__Directions for this task__. Return the records below from the line containing "Here is an image. Point" onward, exactly, through and including the last line.

Dataset entries:
-- -- --
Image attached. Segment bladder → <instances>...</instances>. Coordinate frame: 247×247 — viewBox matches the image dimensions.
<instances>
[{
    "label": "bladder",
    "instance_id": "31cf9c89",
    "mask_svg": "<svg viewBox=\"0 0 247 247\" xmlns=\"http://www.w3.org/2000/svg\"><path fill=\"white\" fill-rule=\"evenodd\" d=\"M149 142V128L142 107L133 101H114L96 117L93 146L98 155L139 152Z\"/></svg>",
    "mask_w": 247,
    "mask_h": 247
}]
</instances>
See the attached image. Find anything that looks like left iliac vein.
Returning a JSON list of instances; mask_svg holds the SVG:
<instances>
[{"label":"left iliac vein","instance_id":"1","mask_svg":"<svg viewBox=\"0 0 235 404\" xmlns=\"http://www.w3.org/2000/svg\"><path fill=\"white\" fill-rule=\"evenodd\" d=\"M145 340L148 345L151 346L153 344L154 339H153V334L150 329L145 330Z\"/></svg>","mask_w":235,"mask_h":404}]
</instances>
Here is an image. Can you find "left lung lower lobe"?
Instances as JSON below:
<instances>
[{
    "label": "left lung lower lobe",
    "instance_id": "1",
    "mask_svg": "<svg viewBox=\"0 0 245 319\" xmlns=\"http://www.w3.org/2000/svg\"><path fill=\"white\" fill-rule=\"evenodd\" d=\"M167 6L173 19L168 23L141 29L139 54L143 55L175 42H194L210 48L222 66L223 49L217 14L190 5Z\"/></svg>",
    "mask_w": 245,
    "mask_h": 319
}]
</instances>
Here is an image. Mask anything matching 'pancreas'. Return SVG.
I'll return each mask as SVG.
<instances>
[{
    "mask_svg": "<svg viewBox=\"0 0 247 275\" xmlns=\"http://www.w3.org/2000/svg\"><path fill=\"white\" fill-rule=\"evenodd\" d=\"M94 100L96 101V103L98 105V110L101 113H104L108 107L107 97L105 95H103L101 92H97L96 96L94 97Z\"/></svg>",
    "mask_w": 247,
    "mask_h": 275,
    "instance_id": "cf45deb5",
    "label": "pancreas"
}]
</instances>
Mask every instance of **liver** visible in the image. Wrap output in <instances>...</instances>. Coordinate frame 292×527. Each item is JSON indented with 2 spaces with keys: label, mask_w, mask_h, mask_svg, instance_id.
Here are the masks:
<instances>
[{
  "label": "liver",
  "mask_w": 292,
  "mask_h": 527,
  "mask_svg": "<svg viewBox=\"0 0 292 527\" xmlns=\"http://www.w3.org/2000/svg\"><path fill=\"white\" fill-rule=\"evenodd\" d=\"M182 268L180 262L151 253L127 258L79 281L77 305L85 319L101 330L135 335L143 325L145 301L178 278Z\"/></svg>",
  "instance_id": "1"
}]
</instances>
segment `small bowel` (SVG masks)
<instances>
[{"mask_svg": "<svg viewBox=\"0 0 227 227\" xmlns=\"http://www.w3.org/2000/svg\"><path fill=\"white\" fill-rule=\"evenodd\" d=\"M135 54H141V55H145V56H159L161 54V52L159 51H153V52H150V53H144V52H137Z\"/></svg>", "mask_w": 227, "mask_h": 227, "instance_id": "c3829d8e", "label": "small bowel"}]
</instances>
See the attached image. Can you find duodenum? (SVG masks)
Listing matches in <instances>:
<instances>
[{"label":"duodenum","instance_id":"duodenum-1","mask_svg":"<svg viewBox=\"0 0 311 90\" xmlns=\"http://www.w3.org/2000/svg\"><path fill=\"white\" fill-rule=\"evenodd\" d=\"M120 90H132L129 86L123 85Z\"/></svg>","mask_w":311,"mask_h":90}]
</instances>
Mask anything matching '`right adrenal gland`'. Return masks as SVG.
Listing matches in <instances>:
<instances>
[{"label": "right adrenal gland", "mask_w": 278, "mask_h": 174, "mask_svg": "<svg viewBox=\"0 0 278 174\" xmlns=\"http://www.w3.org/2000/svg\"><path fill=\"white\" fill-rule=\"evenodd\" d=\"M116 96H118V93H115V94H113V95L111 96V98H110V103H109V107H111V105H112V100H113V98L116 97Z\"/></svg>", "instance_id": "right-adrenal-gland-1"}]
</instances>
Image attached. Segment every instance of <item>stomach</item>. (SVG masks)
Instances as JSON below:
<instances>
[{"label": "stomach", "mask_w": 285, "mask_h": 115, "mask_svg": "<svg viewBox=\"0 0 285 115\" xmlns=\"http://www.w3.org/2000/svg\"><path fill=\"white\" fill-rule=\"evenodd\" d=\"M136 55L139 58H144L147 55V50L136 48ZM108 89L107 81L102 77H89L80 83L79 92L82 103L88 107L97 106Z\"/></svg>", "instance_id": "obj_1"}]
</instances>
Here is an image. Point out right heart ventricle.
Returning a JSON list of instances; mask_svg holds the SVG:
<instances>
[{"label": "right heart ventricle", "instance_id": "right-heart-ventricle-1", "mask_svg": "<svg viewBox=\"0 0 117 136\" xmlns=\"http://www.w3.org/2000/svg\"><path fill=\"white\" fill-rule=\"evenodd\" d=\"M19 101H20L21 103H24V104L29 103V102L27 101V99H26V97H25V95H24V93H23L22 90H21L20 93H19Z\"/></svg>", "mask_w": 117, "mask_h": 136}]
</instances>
-- -- --
__Result below__.
Here is an image. Point out right heart ventricle.
Returning a JSON list of instances; mask_svg holds the SVG:
<instances>
[{"label": "right heart ventricle", "instance_id": "right-heart-ventricle-1", "mask_svg": "<svg viewBox=\"0 0 117 136\" xmlns=\"http://www.w3.org/2000/svg\"><path fill=\"white\" fill-rule=\"evenodd\" d=\"M19 101H20L21 103H24V104L29 103V102L27 101V99H26V97H25V95H24V93H23L22 90H21L20 93H19Z\"/></svg>", "mask_w": 117, "mask_h": 136}]
</instances>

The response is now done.